Esa mañana comenzó mágica. Habían cambiado la parada de los ómnibus ubicada en la avenida 23, justo en la acera de entrada al Ministerio de Trabajo y Seguridad Social, donde –en un lateral del edificio- funciona un círculo infantil. Mientras esperaba, varias personas me preguntaron el porqué del traslado de lugar de recogida. Por supuesto, no pude explicarles. Sin embargo, una joven me “descargó” –a lo cubano– cómo el día anterior le explicaron la imposibilidad de traer a la niña porque debían limpiar aquella importante institución escolar.

“Fue una tremenda limpieza”, aseguró y expuso sus argumentos convencida de que en cuatro años no pudieron resolver lo realizado en solo dos días. Ante la mirada inquisitiva continuó: “Imagínese el polvo y la suciedad acumulada en la entrada donde personas –sin ningún pudor– dejaban los restos de orina. Esta mañana todo lucía reluciente, incluso pulieron el mármol del piso, delimitaron el acceso a los intrusos… ¿No pudieron hacerlo antes?”.

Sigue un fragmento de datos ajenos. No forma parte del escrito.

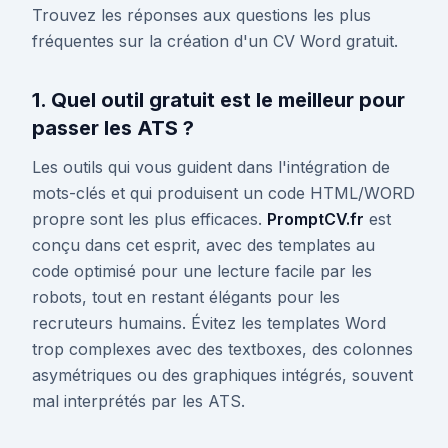
Trouvez les réponses aux questions les plus
fréquentes sur la création d'un CV Word gratuit.
1. Quel outil gratuit est le meilleur pour
passer les ATS ?
Les outils qui vous guident dans l'intégration de
mots-clés et qui produisent un code HTML/WORD
propre sont les plus efficaces.
PromptCV.fr
est
conçu dans cet esprit, avec des templates au
code optimisé pour une lecture facile par les
robots, tout en restant élégants pour les
recruteurs humains. Évitez les templates Word
trop complexes avec des textboxes, des colonnes
asymétriques ou des graphiques intégrés, souvent
mal interprétés par les ATS.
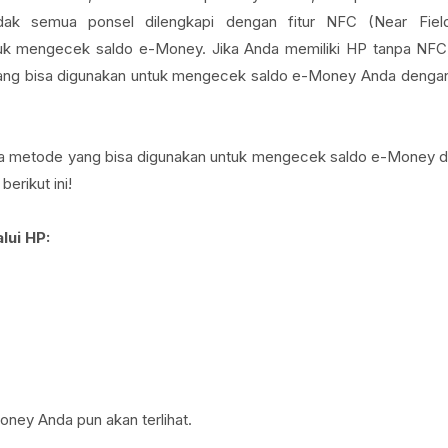
idak semua ponsel dilengkapi dengan fitur NFC (Near Fiel
tuk mengecek saldo e-Money. Jika Anda memiliki HP tanpa NFC
f yang bisa digunakan untuk mengecek saldo e-Money Anda denga
pa metode yang bisa digunakan untuk mengecek saldo e-Money d
erikut ini!
lui HP:
oney Anda pun akan terlihat.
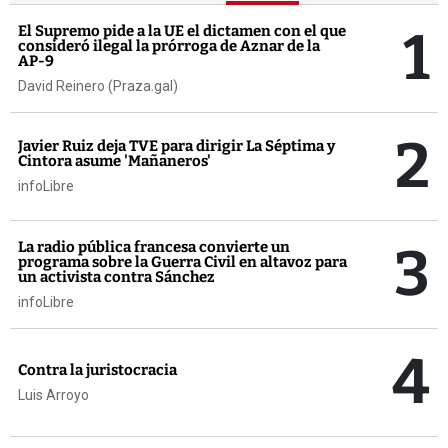
1
El Supremo pide a la UE el dictamen con el que
consideró ilegal la prórroga de Aznar de la
AP-9
David Reinero (Praza.gal)
2
Javier Ruiz deja TVE para dirigir La Séptima y
Cintora asume 'Mañaneros'
infoLibre
3
La radio pública francesa convierte un
programa sobre la Guerra Civil en altavoz para
un activista contra Sánchez
infoLibre
4
Contra la juristocracia
Luis Arroyo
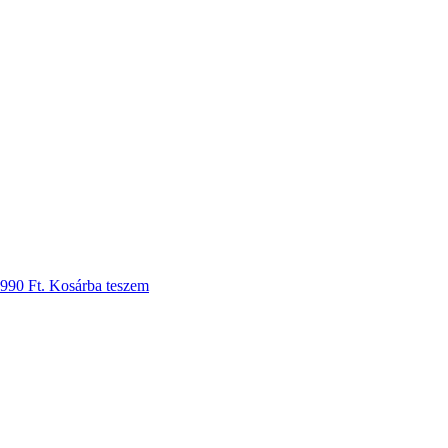
 990 Ft.
Kosárba teszem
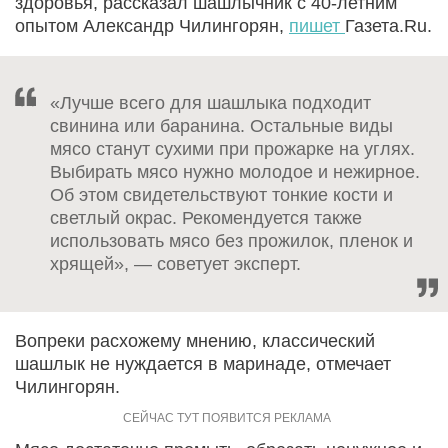
здоровья, рассказал шашлычник с 40-летним
опытом Александр Чилингорян,
пишет
Газета.Ru.
«Лучше всего для шашлыка подходит
свинина или баранина. Остальные виды
мясо станут сухими при прожарке на углях.
Выбирать мясо нужно молодое и нежирное.
Об этом свидетельствуют тонкие кости и
светлый окрас. Рекомендуется также
использовать мясо без прожилок, пленок и
хрящей», — советует эксперт.
Вопреки расхожему мнению, классический
шашлык не нуждается в маринаде, отмечает
Чилингорян.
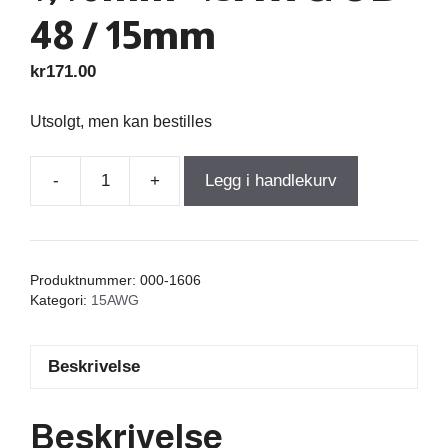
48 / 15mm
kr
171.00
Utsolgt, men kan bestilles
-
+
Legg i handlekurv
Air
Core
Coil
0,200mH
Produktnummer:
000-1606
+/-3%
Kategori:
15AWG
0,115Ω
wire
Beskrivelse
1,40mm=15AWG
OD-
48
Beskrivelse
/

Respondí que debía estar contenta si un asunto viejo fue resuelto en pocas horas a lo cual la desconocida interlocutora sentenció: “Todo fue por la visita…”.

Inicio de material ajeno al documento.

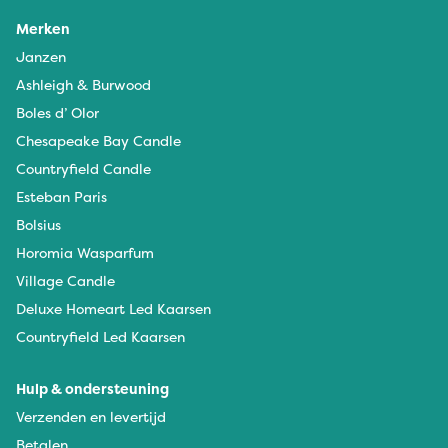
Merken
Janzen
Ashleigh & Burwood
Boles d’ Olor
Chesapeake Bay Candle
Countryfield Candle
Esteban Paris
Bolsius
Horomia Wasparfum
Village Candle
Deluxe Homeart Led Kaarsen
Countryfield Led Kaarsen
Hulp & ondersteuning
Verzenden en levertijd
Betalen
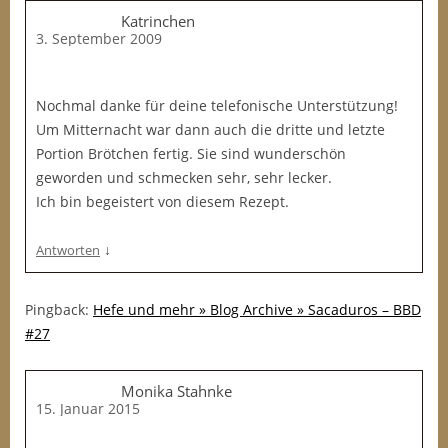
Katrinchen
3. September 2009
Nochmal danke für deine telefonische Unterstützung!
Um Mitternacht war dann auch die dritte und letzte
Portion Brötchen fertig. Sie sind wunderschön
geworden und schmecken sehr, sehr lecker.
Ich bin begeistert von diesem Rezept.
↓
Antworten
Pingback:
Hefe und mehr » Blog Archive » Sacaduros – BBD
#27
Monika Stahnke
15. Januar 2015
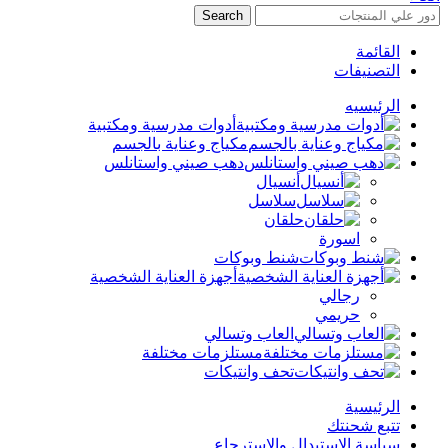
Search
القائمة
التصنيفات
الرئيسيه
أدوات مدرسية ومكتبية
مكياج وعناية بالجسم
دهب صيني واستانلس
أنسيال
سلاسل
حلقان
اسورة
شنط وبوكات
أجهزة العناية الشخصية
رجالي
حريمي
العاب وتسالي
مستلزمات مختلفة
تحف وانتيكات
الرئيسية
تتبع شحنتك
سياسة الاستبدال والإسترجاع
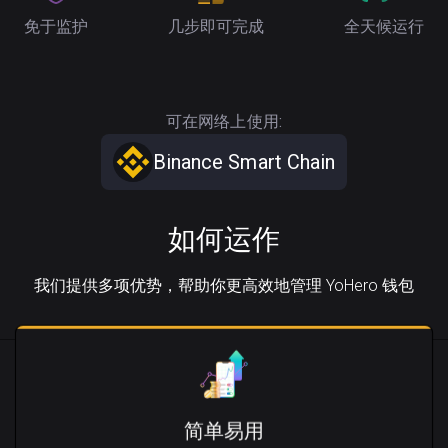
免于监护
几步即可完成
全天候运行
可在网络上使用:
Binance Smart Chain
如何运作
我们提供多项优势，帮助你更高效地管理 YoHero 钱包
简单易用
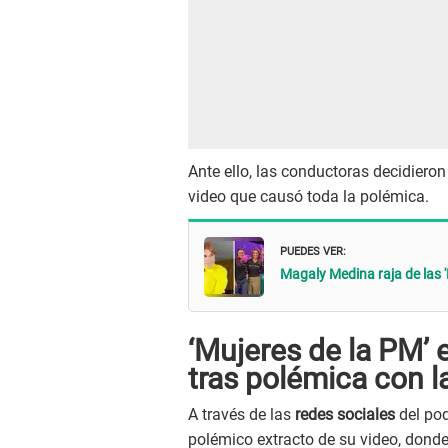
Ante ello, las conductoras decidieron
video que causó toda la polémica.
PUEDES VER:
Magaly Medina raja de las 
‘Mujeres de la PM’ 
tras polémica con la
A través de las
redes sociales
del pod
polémico extracto de su video, dond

Por estos días muchas de las avenidas principales de La Habana cuando oscurece, parecen amanecidas por la colocación de lámparas led, mientras en las entrecalles de zonas dañadas por el tornado, pueden verse otras que antes estuvieron –por ejemplo– en la 5ta. Avenida.

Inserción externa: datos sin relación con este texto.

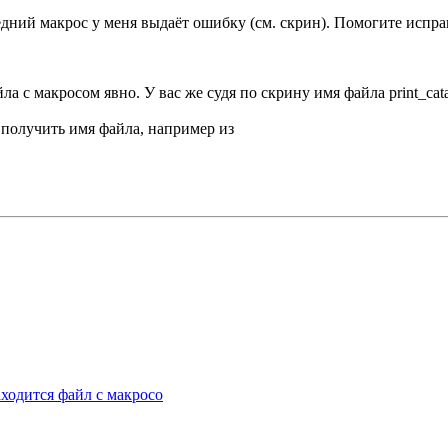
дний макрос у меня выдаёт ошибку (см. скрин). Помогите испра
ла с макросом явно. У вас же судя по скрину имя файла print_cat
 получить имя файла, например из
аходится файл с макросо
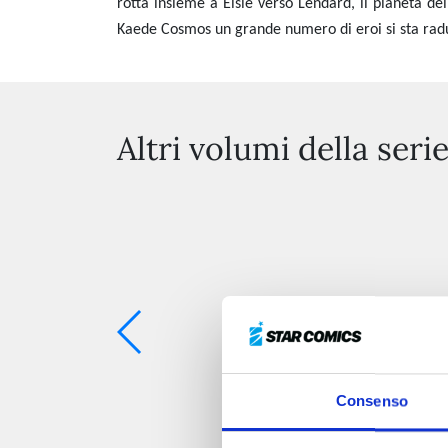
rotta insieme a Elsie verso Lendard, il pianeta de
Kaede Cosmos un grande numero di eroi si sta radu
Altri volumi della seri
Consenso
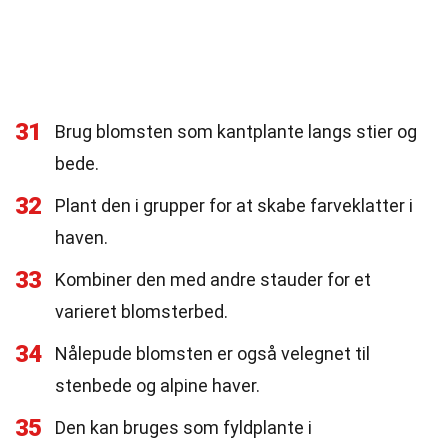
31
Brug blomsten som kantplante langs stier og
bede.
32
Plant den i grupper for at skabe farveklatter i
haven.
33
Kombiner den med andre stauder for et
varieret blomsterbed.
34
Nålepude blomsten er også velegnet til
stenbede og alpine haver.
35
Den kan bruges som fyldplante i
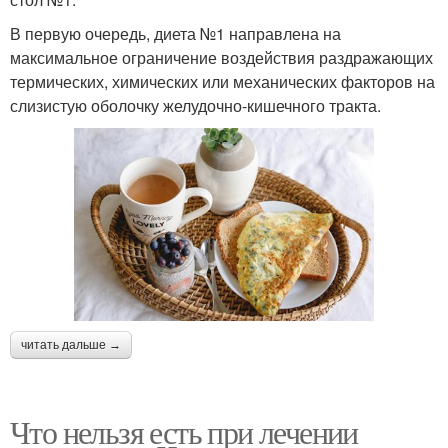
В первую очередь, диета №1 направлена на
максимальное ограничение воздействия раздражающих
термических, химических или механических факторов на
слизистую оболочку желудочно-кишечного тракта.
читать дальше →
Что нельзя есть при лечении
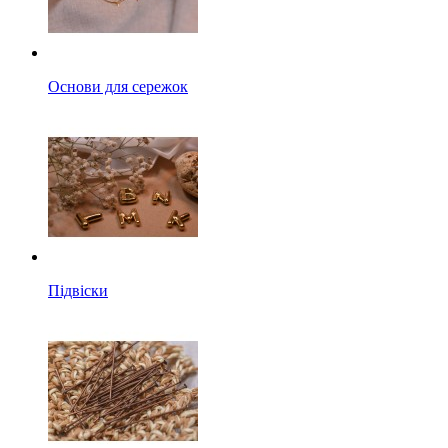
Основи для сережок
Підвіски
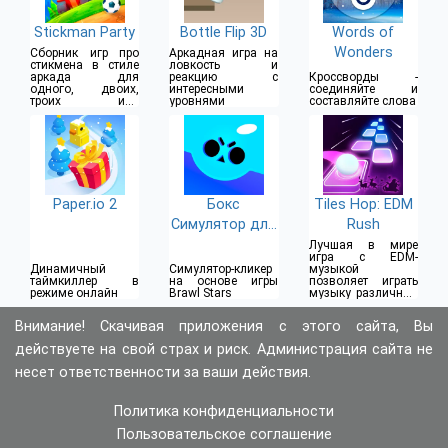
Stickman Party
Bottle Flip 3D
Words of
Wonders
Сборник игр про
Аркадная игра на
стикмена в стиле
ловкость и
аркада для
реакцию с
Кроссворды -
одного, двоих,
интересными
соединяйте и
троих или
уровнями
составляйте слова
четверых игроков
Paper.io 2
Бокс
Tiles Hop: EDM
Симулятор для
Rush
Brawl Stars
Лучшая в мире
игра с EDM-
Динамичный
Симулятор-кликер
музыкой
таймкиллер в
на основе игры
позволяет играть
режиме онлайн
Brawl Stars
музыку различных
стилей
Внимание! Скачивая приложения с этого сайта, Вы
действуете на свой страх и риск. Администрация сайта не
несет ответственности за ваши действия.
Политика конфиденциальности
Пользовательское соглашение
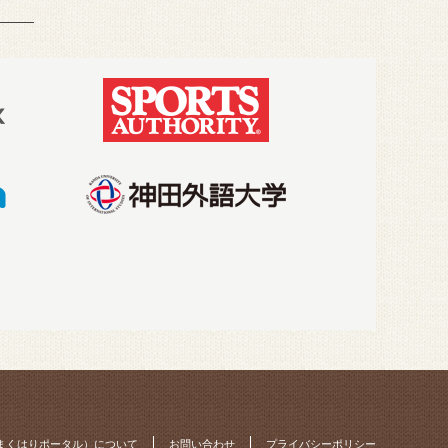
o（まくはりポータル）について
お問い合わせ
プライバシーポリシー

El esfuerzo por hacer una ciudad mejor, sin una pretensión de perdurabilidad nos hace perder los detalles en cada obra, acción o proyecto –que si está bien pensado–, pudiera estar casi realizado. De esta forma en la mirada contemporánea del visitante o del residente quedará siempre una huella para el bienestar compartido y la evocación del buen gusto por lo sustentable en el tiempo.